Task to complete - The answer should match the entries below word for word, minus their pictures.

Data section -

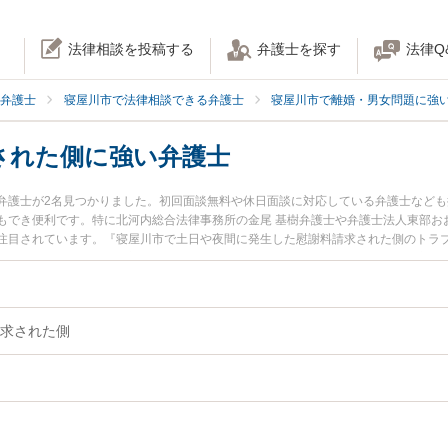
法律相談を投稿する
弁護士を探す
法律Q
弁護士
寝屋川市で法律相談できる弁護士
寝屋川市で離婚・男女問題に強
された側に強い弁護士
弁護士が2名見つかりました。初回面談無料や休日面談に対応している弁護士など
もでき便利です。特に北河内総合法律事務所の金尾 基樹弁護士や弁護士法人東部おお
注目されています。『寝屋川市で土日や夜間に発生した慰謝料請求された側のトラ
弁護士を検索したい』『初回相談無料で慰謝料請求された側を法律相談できる寝屋
求された側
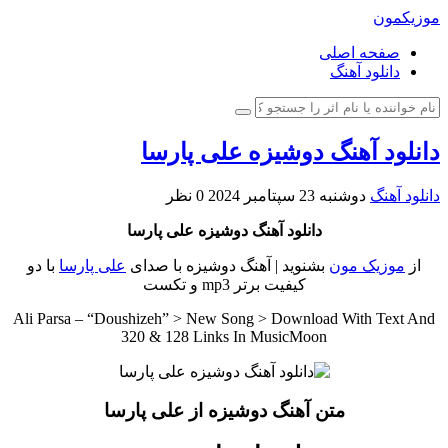
موزیکمون
صفحه اصلی
دانلود آهنگ
دانلود آهنگ دوشیزه علی پارسا
دانلود آهنگ
دوشنبه 23 سپتامبر 2024
0 نظر
دانلود آهنگ دوشیزه علی پارسا
از
موزیک مون
بشنوید | آهنگ دوشیزه با صدای
علی پارسا
با دو
کیفیت برتر mp3 و تکست
Ali Parsa – “Doushizeh” > New Song > Download With Text And
320 & 128 Links In MusicMoon
متن آهنگ دوشیزه از علی پارسا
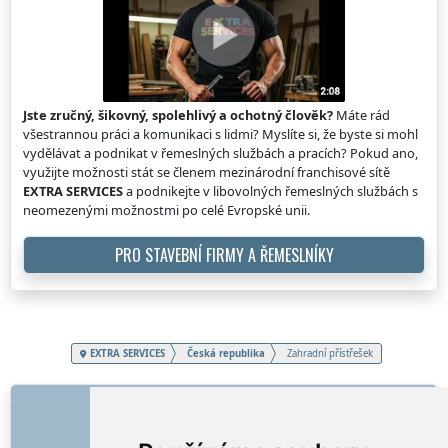
Jste zručný, šikovný, spolehlivý a ochotný člověk?
Máte rád
všestrannou práci a komunikaci s lidmi? Myslíte si, že byste si mohl
vydělávat a podnikat v řemeslných službách a pracích? Pokud ano,
využijte možnosti stát se členem mezinárodní franchisové sítě
EXTRA SERVICES
a podnikejte v libovolných řemeslných službách s
neomezenými možnostmi po celé Evropské unii.
PRO STAVEBNÍ FIRMY A ŘEMESLNÍKY
EXTRA SERVICES
Česká republika
Zahradní přístřešek
ODKAZY
O nás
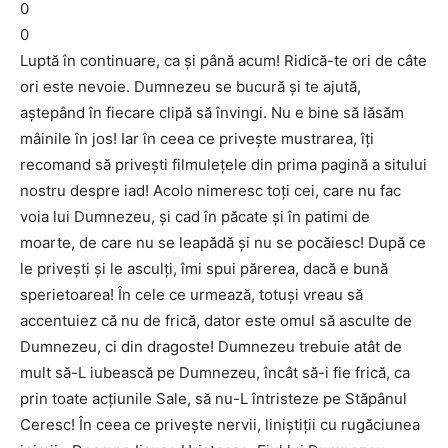
0
0
Luptă în continuare, ca şi până acum! Ridică-te ori de câte
ori este nevoie. Dumnezeu se bucură şi te ajută,
aştepând în fiecare clipă să învingi. Nu e bine să lăsăm
mâinile în jos! Iar în ceea ce priveşte mustrarea, îţi
recomand să priveşti filmuleţele din prima pagină a sitului
nostru despre iad! Acolo nimeresc toţi cei, care nu fac
voia lui Dumnezeu, şi cad în păcate şi în patimi de
moarte, de care nu se leapădă şi nu se pocăiesc! După ce
le priveşti şi le asculţi, îmi spui părerea, dacă e bună
sperietoarea! În cele ce urmează, totuşi vreau să
accentuiez că nu de frică, dator este omul să asculte de
Dumnezeu, ci din dragoste! Dumnezeu trebuie atât de
mult să-L iubească pe Dumnezeu, încât să-i fie frică, ca
prin toate acţiunile Sale, să nu-L întristeze pe Stăpânul
Ceresc! În ceea ce priveşte nervii, liniştiţii cu rugăciunea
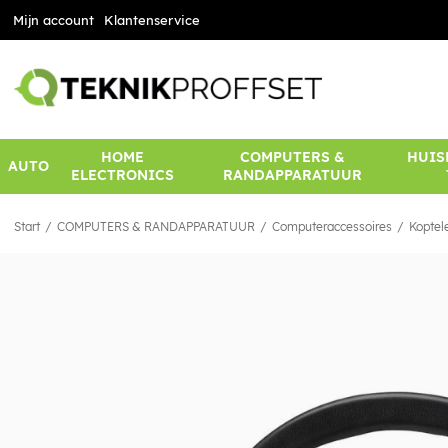
Mijn account
Klantenservice
HOME
COMPUTERS &
HUIS
AUTO
ELECTRONICS
RANDAPPARATUUR
Start
COMPUTERS & RANDAPPARATUUR
Computeraccessoires
Koptel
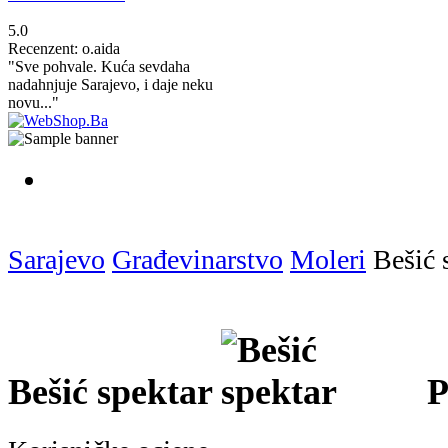
5.0
Recenzent: o.aida
"Sve pohvale. Kuća sevdaha
nadahnjuje Sarajevo, i daje neku
novu..."
Sarajevo
Građevinarstvo
Moleri
Bešić 
Bešić spektar
P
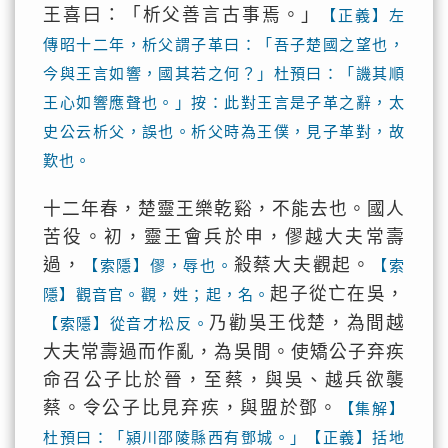
王喜曰：「析父善言古事焉。」
【正義】左
傳昭十二年，析父謂子革曰：「吾子楚國之望也，
今與王言如響，國其若之何？」杜預曰：「譏其順
王心如響應聲也。」按：此對王言是子革之辭，太
史公云析父，誤也。析父時為王僕，見子革對，故
歎也。
十二年春，楚靈王樂乾谿，不能去也。國人
苦役。初，靈王會兵於申，僇越大夫常壽
過，
殺蔡大夫觀起。
【索隱】僇，辱也。
【索
起子從亡在吳，
隱】觀音官。觀，姓；起，名。
乃勸吳王伐楚，為間越
【索隱】從音才松反。
大夫常壽過而作亂，為吳間。使矯公子弃疾
命召公子比於晉，至蔡，與吳、越兵欲襲
蔡。令公子比見弃疾，與盟於鄧。
【集解】
杜預曰：「潁川邵陵縣西有鄧城。」【正義】括地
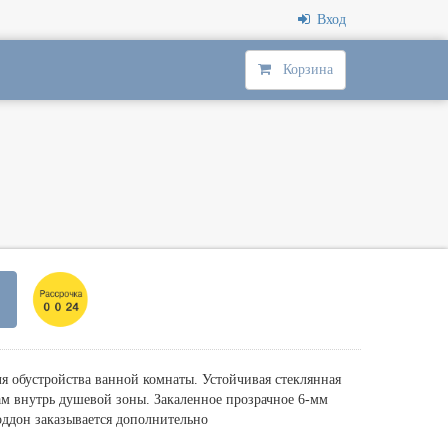
Вход
Корзина
я обустройства ванной комнаты. Устойчивая стеклянная
ам внутрь душевой зоны. Закаленное прозрачное 6-мм
ддон заказывается дополнительно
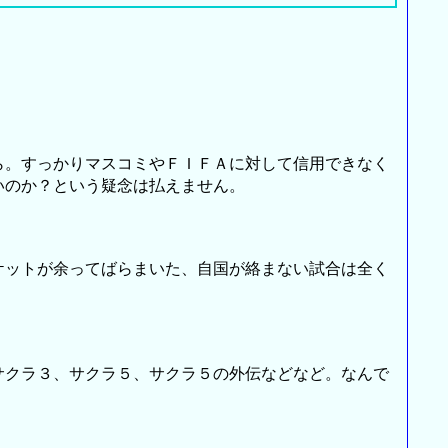
。すっかりマスコミやＦＩＦＡに対して信用できなく
いのか？という疑念は払えません。
ットが余ってばらまいた、自国が絡まない試合は全く
クラ３、サクラ５、サクラ５の外伝などなど。なんで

Result of this task -
法律相談を投稿する
弁護士を探す
法律Q
弁護士
寝屋川市で法律相談できる弁護士
寝屋川市で離婚・男女問題に強
された側に強い弁護士
弁護士が2名見つかりました。初回面談無料や休日面談に対応している弁護士など
もでき便利です。特に北河内総合法律事務所の金尾 基樹弁護士や弁護士法人東部おお
注目されています。『寝屋川市で土日や夜間に発生した慰謝料請求された側のトラ
弁護士を検索したい』『初回相談無料で慰謝料請求された側を法律相談できる寝屋
求された側
موزیکمون
صفحه اصلی
دانلود آهنگ
دانلود آهنگ دوشیزه علی پارسا
دانلود آهنگ
دوشنبه 23 سپتامبر 2024
0 نظر
دانلود آهنگ دوشیزه علی پارسا
از
موزیک مون
بشنوید | آهنگ دوشیزه با صدای
علی پارسا
با دو
کیفیت برتر mp3 و تکست
Ali Parsa – “Doushizeh” > New Song > Download With Text And
320 & 128 Links In MusicMoon
متن آهنگ دوشیزه از علی پارسا
Jste zručný, šikovný, spolehlivý a ochotný člověk?
Máte rád
všestrannou práci a komunikaci s lidmi? Myslíte si, že byste si mohl
vydělávat a podnikat v řemeslných službách a pracích? Pokud ano,
využijte možnosti stát se členem mezinárodní franchisové sítě
EXTRA SERVICES
a podnikejte v libovolných řemeslných službách s
neomezenými možnostmi po celé Evropské unii.
PRO STAVEBNÍ FIRMY A ŘEMESLNÍKY
EXTRA SERVICES
Česká republika
Zahradní přístřešek
ODKAZY
O nás
0
0
Luptă în continuare, ca şi până acum! Ridică-te ori de câte
ori este nevoie. Dumnezeu se bucură şi te ajută,
aştepând în fiecare clipă să învingi. Nu e bine să lăsăm
mâinile în jos! Iar în ceea ce priveşte mustrarea, îţi
recomand să priveşti filmuleţele din prima pagină a sitului
nostru despre iad! Acolo nimeresc toţi cei, care nu fac
voia lui Dumnezeu, şi cad în păcate şi în patimi de
moarte, de care nu se leapădă şi nu se pocăiesc! După ce
le priveşti şi le asculţi, îmi spui părerea, dacă e bună
sperietoarea! În cele ce urmează, totuşi vreau să
accentuiez că nu de frică, dator este omul să asculte de
Dumnezeu, ci din dragoste! Dumnezeu trebuie atât de
mult să-L iubească pe Dumnezeu, încât să-i fie frică, ca
prin toate acţiunile Sale, să nu-L întristeze pe Stăpânul
Ceresc! În ceea ce priveşte nervii, liniştiţii cu rugăciunea
Mijn account
Klantenservice
HOME
COMPUTERS &
HUIS
AUTO
ELECTRONICS
RANDAPPARATUUR
Start
COMPUTERS & RANDAPPARATUUR
Computeraccessoires
Koptel
5.0
Recenzent: o.aida
"Sve pohvale. Kuća sevdaha
nadahnjuje Sarajevo, i daje neku
novu..."
Sarajevo
Građevinarstvo
Moleri
Bešić 
Bešić spektar
P
王喜曰：「析父善言古事焉。」
【正義】左
傳昭十二年，析父謂子革曰：「吾子楚國之望也，
今與王言如響，國其若之何？」杜預曰：「譏其順
王心如響應聲也。」按：此對王言是子革之辭，太
史公云析父，誤也。析父時為王僕，見子革對，故
歎也。
十二年春，楚靈王樂乾谿，不能去也。國人
苦役。初，靈王會兵於申，僇越大夫常壽
過，
殺蔡大夫觀起。
【索隱】僇，辱也。
【索
起子從亡在吳，
隱】觀音官。觀，姓；起，名。
乃勸吳王伐楚，為間越
【索隱】從音才松反。
大夫常壽過而作亂，為吳間。使矯公子弃疾
命召公子比於晉，至蔡，與吳、越兵欲襲
蔡。令公子比見弃疾，與盟於鄧。
【集解】
杜預曰：「潁川邵陵縣西有鄧城。」【正義】括地
Вход
Корзина
я обустройства ванной комнаты. Устойчивая стеклянная
ам внутрь душевой зоны. Закаленное прозрачное 6-мм
ддон заказывается дополнительно
。すっかりマスコミやＦＩＦＡに対して信用できなく
いのか？という疑念は払えません。
ットが余ってばらまいた、自国が絡まない試合は全く
クラ３、サクラ５、サクラ５の外伝などなど。なんで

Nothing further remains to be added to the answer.